European Case Law Identifier: ECLI:AT:OGH0002:2015:010OBS00106.15H.1022.000

 

Spruch:

Die außerordentliche Revision wird gemäß § 508a Abs 2 ZPO mangels der Voraussetzungen des § 502 Abs 1 ZPO zurückgewiesen.

 

Begründung:

Der am 22. 11. 1959 geborene Kläger befand sich im Jahr 1975 als Internats-Zögling im Bundeskonvikt W***** und besuchte das öffentliche Bundesrealgymnasium in W*****. Obwohl in seinem Jahrgang kein Chemieunterricht am Lehrplan stand, beschäftigte er sich hobbymäßig mit Chemie und führte mit einem selbst gebauten Chemielabor Versuche und Experimente durch.
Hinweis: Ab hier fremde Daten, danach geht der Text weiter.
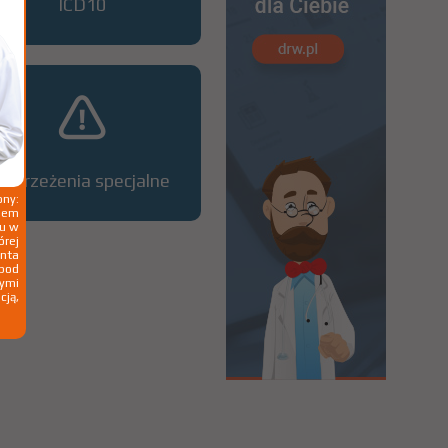
ICD10
Ostrzeżenia specjalne
ny:
ziem
ku w
órej
nta
 pod
wymi
cją,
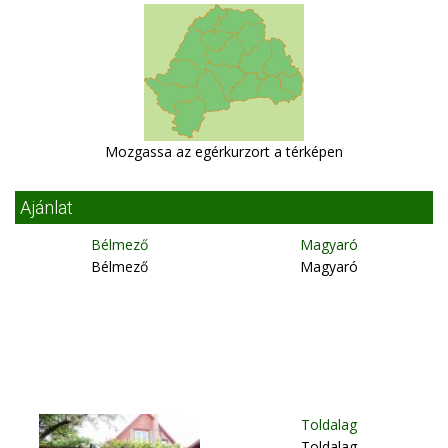
Mozgassa az egérkurzort a térképen
Ajánlat
Bélmező
Magyaró
Bélmező
Magyaró
Toldalag
Toldalag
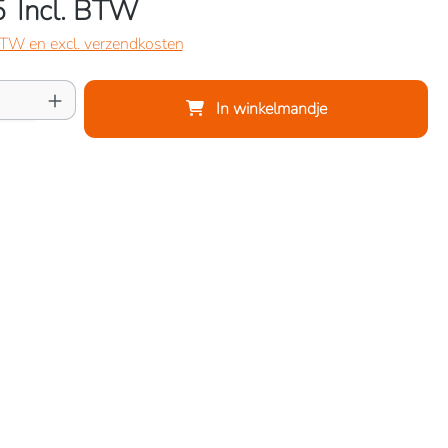
5
Incl. BTW
 BTW en excl. verzendkosten
oeveelheid: Voer de gewenste hoeveelheid 
In winkelmandje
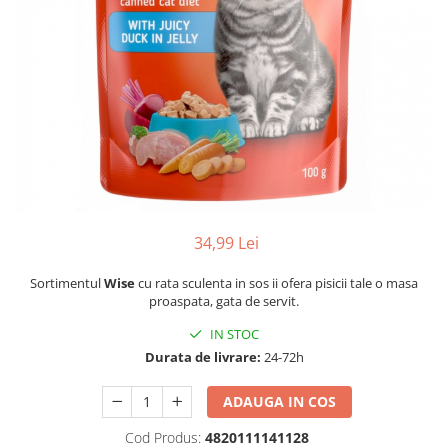
34,99 Lei
Sortimentul
Wise
cu rata sculenta in sos ii ofera pisicii tale o masa
proaspata, gata de servit.
IN STOC
Durata de livrare:
24-72h
ADAUGA IN COS
Cod Produs:
4820111141128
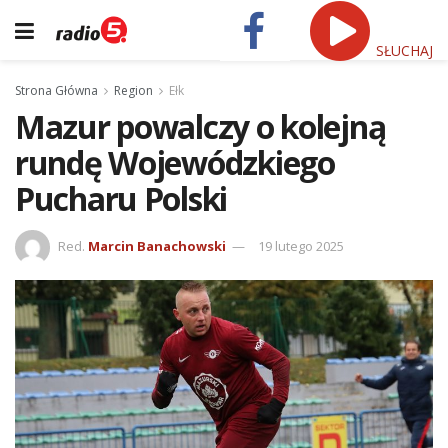
SŁUCHAJ
Strona Główna
Region
Ełk
Mazur powalczy o kolejną
rundę Wojewódzkiego
Pucharu Polski
Red.
Marcin Banachowski
19 lutego 2025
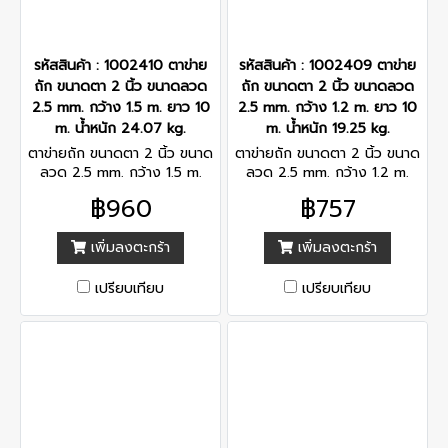
รหัสสินค้า : 1002410 ตาข่าย
รหัสสินค้า : 1002409 ตาข่าย
ถัก ขนาดตา 2 นิ้ว ขนาดลวด
ถัก ขนาดตา 2 นิ้ว ขนาดลวด
2.5 mm. กว้าง 1.5 m. ยาว 10
2.5 mm. กว้าง 1.2 m. ยาว 10
m. น้ำหนัก 24.07 kg.
m. น้ำหนัก 19.25 kg.
ตาข่ายถัก ขนาดตา 2 นิ้ว ขนาด
ตาข่ายถัก ขนาดตา 2 นิ้ว ขนาด
ลวด 2.5 mm. กว้าง 1.5 m.
ลวด 2.5 mm. กว้าง 1.2 m.
ยาว 10 m. น้ำหนัก 24.07 kg.
ยาว 10 m. น้ำหนัก 19.25 kg.
฿960
฿757
เพิ่มลงตะกร้า
เพิ่มลงตะกร้า
เปรียบเทียบ
เปรียบเทียบ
Am 4. 6. 1975 kam es im Rahmen eines solchen vom Kläger und zwei weiteren Schülern in der Freizeit im Schlafsaal des Bundeskonvikts durchgeführten Versuchs zu einer Explosion, bei der der Kläger schwer verletzt wurde.

Mit Bescheid vom 28. 1. 2014 sprach die beklagte Allgemeine Unfallversicherungsanstalt aus, dass dieser Unfall nicht als Arbeitsunfall anerkannt werde und kein Anspruch auf Leistungen aus der Unfallversicherung bestehe.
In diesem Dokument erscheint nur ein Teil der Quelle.